DATA FOR REVIEW: Begin

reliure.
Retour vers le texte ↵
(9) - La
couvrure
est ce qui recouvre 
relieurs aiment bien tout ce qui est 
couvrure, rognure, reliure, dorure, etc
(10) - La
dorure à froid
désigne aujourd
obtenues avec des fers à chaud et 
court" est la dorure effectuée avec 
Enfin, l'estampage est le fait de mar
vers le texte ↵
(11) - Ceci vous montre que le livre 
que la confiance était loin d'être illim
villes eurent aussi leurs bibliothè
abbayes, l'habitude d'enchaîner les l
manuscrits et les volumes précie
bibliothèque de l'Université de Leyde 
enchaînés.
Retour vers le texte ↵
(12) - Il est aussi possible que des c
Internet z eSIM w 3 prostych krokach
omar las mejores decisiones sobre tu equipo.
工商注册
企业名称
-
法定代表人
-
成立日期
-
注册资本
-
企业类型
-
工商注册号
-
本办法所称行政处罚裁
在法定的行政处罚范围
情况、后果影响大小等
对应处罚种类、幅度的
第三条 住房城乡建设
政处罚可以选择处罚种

DATA FOR REVIEW: End
DATA FOR REVIEW: Begin

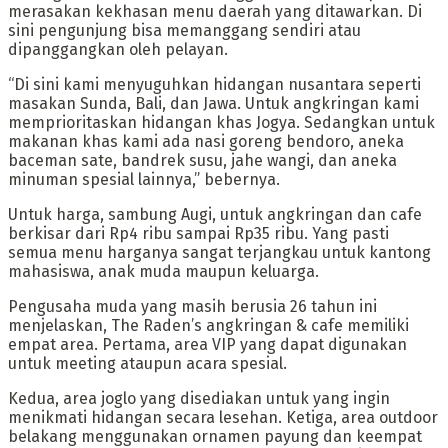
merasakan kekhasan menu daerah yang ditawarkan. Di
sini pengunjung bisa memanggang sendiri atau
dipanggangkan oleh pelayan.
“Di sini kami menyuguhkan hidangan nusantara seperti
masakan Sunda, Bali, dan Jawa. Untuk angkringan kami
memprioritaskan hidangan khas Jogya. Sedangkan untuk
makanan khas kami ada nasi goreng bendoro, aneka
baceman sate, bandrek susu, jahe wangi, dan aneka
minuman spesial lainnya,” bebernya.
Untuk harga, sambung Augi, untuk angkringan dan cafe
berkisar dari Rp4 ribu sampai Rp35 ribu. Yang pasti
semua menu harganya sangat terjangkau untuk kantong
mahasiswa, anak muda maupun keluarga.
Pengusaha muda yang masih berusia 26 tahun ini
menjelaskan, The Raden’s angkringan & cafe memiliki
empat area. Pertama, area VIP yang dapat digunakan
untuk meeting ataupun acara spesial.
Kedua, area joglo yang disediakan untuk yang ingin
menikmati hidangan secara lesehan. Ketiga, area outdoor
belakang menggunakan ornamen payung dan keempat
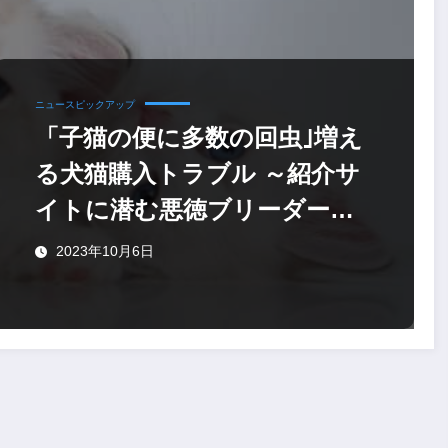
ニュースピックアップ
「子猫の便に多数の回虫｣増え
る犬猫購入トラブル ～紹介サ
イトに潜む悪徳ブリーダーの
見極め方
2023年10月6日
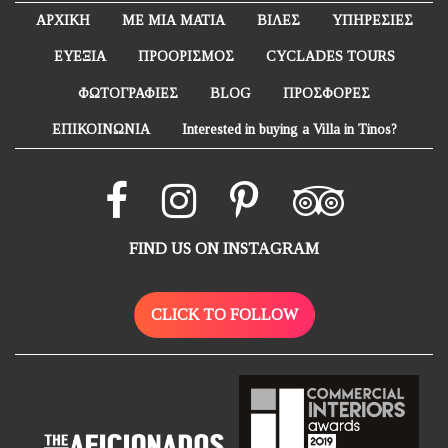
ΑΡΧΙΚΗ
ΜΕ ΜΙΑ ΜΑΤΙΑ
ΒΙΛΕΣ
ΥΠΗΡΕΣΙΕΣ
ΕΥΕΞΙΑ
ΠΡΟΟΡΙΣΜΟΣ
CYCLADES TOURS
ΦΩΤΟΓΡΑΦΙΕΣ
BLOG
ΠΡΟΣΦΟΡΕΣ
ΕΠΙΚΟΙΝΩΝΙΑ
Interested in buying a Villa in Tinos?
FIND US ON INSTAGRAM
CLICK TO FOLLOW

DATA FOR REVIEW: End

* YOUR ASSIGNMENT: Search the records for the string "muda" and report each line that has it.

* RESULT FOR THIS TASK:
mahasiswa, anak muda maupun keluarga.
Pengusaha muda yang masih berusia 26 tahun ini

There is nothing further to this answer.